Figure 5.

The beneficial roles of Serpina3c in NAFLD. In normal liver, Serpina3c can inhibit Wnt/β-catenin signal pathway, promotes ubiquitination-mediated degradation of β-catenin, inhibits JNK/NF-κB signal pathway, reduces the expression of inflammatory cytokines interleukin 18 (IL-18), MCP-1, TNF- α, and decreases the expression level of intercellular adhesion molecule 1(ICAM-1) and TGF-β. These will reduce liver inflammation and fibrosis. However, in the NAFLD livers of Apoe and Serpina3c double knockout mice fed with HFD, due to the lack of Serpina3c, Wnt/β-catenin signal pathway could not be inhibited, making the entry of β-catenin into the nuclei, which interacts with Foxo-1 to activate TLR4 transcription.
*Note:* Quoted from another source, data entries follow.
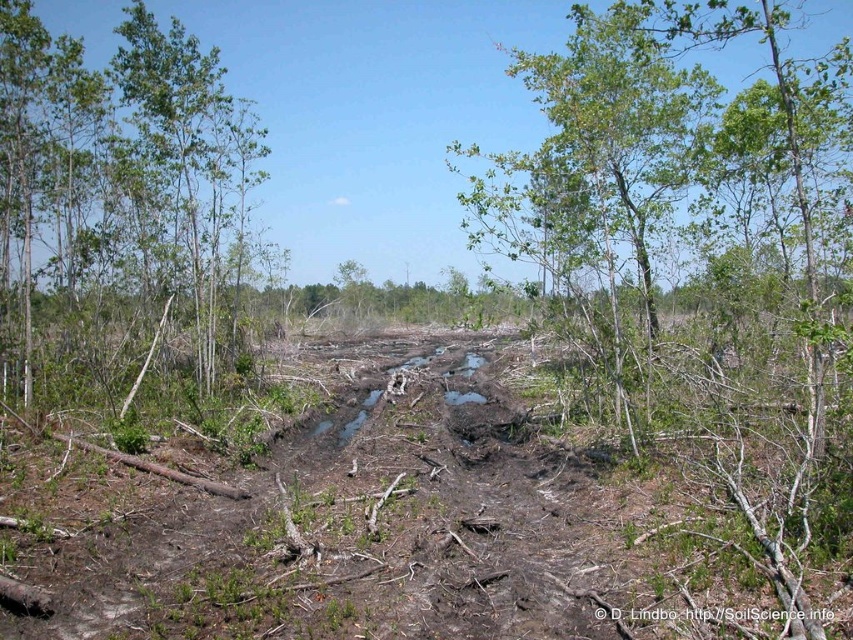 Question: Where is green leafy tree at center located in relation to green leafy tree at upper left in the image?

Choices:
 (A) below
 (B) above

Answer: (A)

Question: Is green leafy tree at center wider than green leafy tree at upper left?

Choices:
 (A) no
 (B) yes

Answer: (B)

Question: Does green leafy tree at center appear on the right side of green leafy tree at upper left?

Choices:
 (A) no
 (B) yes

Answer: (B) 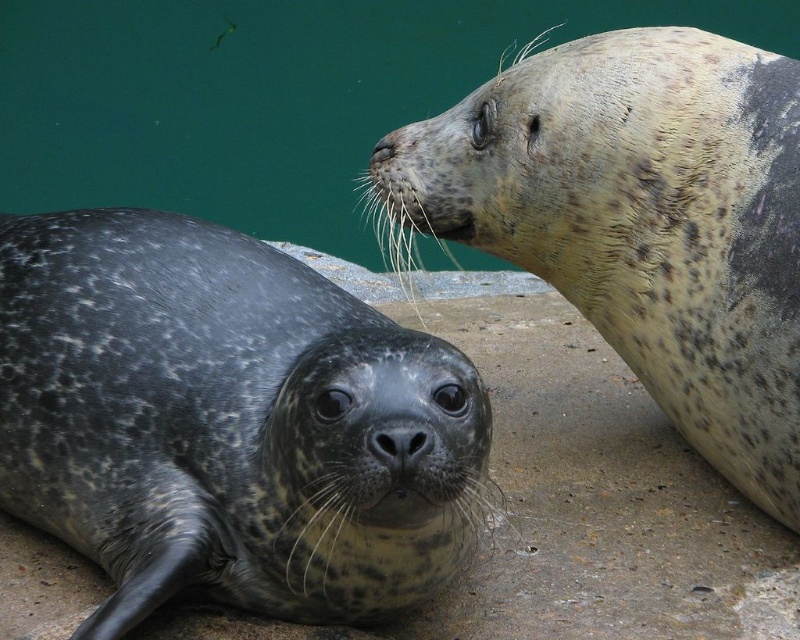 You are a wildlife photographer aiming to capture both the spotted fur seal at lower left and the matte gray seal at upper center in a single frame. Based on their positions, which seal will appear smaller in the photo?

The spotted fur seal at lower left will appear smaller in the photo because it is not as tall as the matte gray seal at upper center.

You are a zookeeper observing the seals. You notice the matte gray seal at upper center and the black matte nose at center. Which object is closer to you?

The matte gray seal at upper center is closer to you because it is positioned over the black matte nose at center, indicating it is in front.

You are a photographer standing in front of the two seals. You want to take a photo that includes both seals clearly. Which point, point [254,200] or point [426,433], is closer to you and should be focused on first to ensure both are in focus?

Point [254,200] is closer to you than point [426,433]. To ensure both seals are in focus, focus on the closer point first, which is point [254,200]. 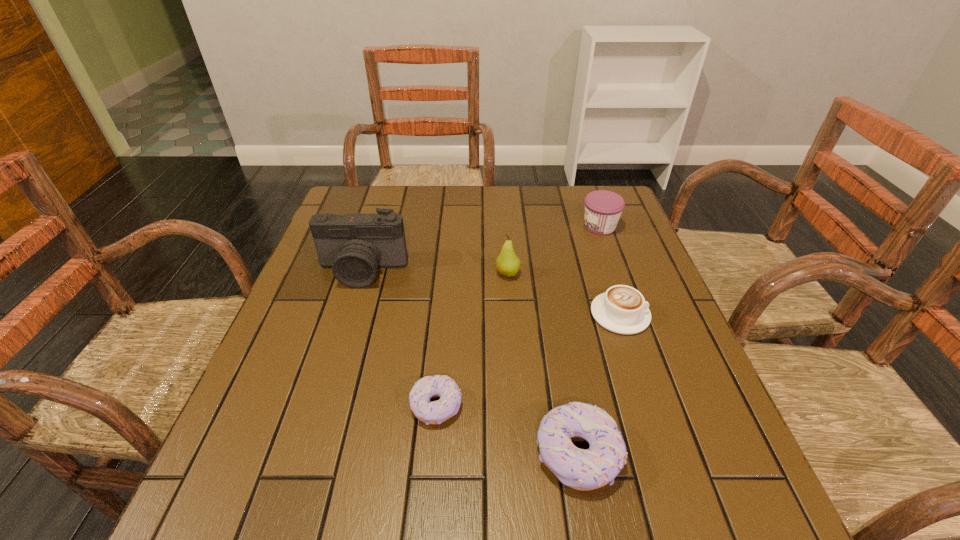 At what (x,y) coordinates should I click in order to perform the action: click on empty location between the taller doughnut and the left doughnut. Please return your answer as a coordinate pair (x, y). Image resolution: width=960 pixels, height=540 pixels. Looking at the image, I should click on 507,430.

Identify the location of free space between the leftmost object and the farthest object. Image resolution: width=960 pixels, height=540 pixels. (481, 248).

This screenshot has height=540, width=960. What are the coordinates of `unoccupied position between the tallest object and the shortest object` in the screenshot? It's located at (399, 339).

This screenshot has width=960, height=540. I want to click on free point between the tallest object and the shorter doughnut, so click(399, 339).

Locate an element on the screen. The height and width of the screenshot is (540, 960). vacant point located between the taller doughnut and the shorter doughnut is located at coordinates (507, 430).

At what (x,y) coordinates should I click in order to perform the action: click on free space between the fourth farthest object and the taller doughnut. Please return your answer as a coordinate pair (x, y). The height and width of the screenshot is (540, 960). Looking at the image, I should click on (599, 384).

Identify the location of free area in between the taller doughnut and the fifth object from right to left. The image size is (960, 540). (507, 430).

I want to click on unoccupied position between the jam and the right doughnut, so click(588, 340).

Identify which object is the closest to the taller doughnut. Please provide its 2D coordinates. Your answer should be formatted as a tuple, i.e. [(x, y)], where the tuple contains the x and y coordinates of a point satisfying the conditions above.

[(436, 412)]

Identify which object is the third nearest to the taller doughnut. Please provide its 2D coordinates. Your answer should be formatted as a tuple, i.e. [(x, y)], where the tuple contains the x and y coordinates of a point satisfying the conditions above.

[(507, 263)] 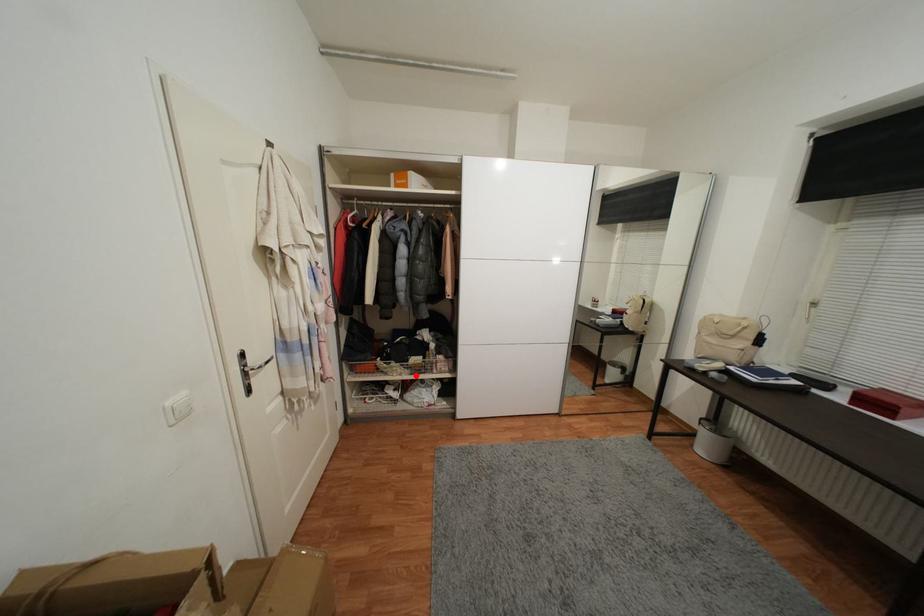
Increased expression of TLR4, and activation of downstream receptor interaction protein 3 (RIP3) and phosphorylation mixed lineage kinase domain-like pseudokinase (MLKL) will then induce hepatocyte necroptosis. The deletion of Serpina3c leads to the activation of JNK/NF-κB signal pathway and the increase of the expression of ICAM-1 and TGF-β. The content of extracellular matrix (ECM) will be increased. Together, these lead to more severe inflammation and fibrosis in the liver. (Created with BioRender.com).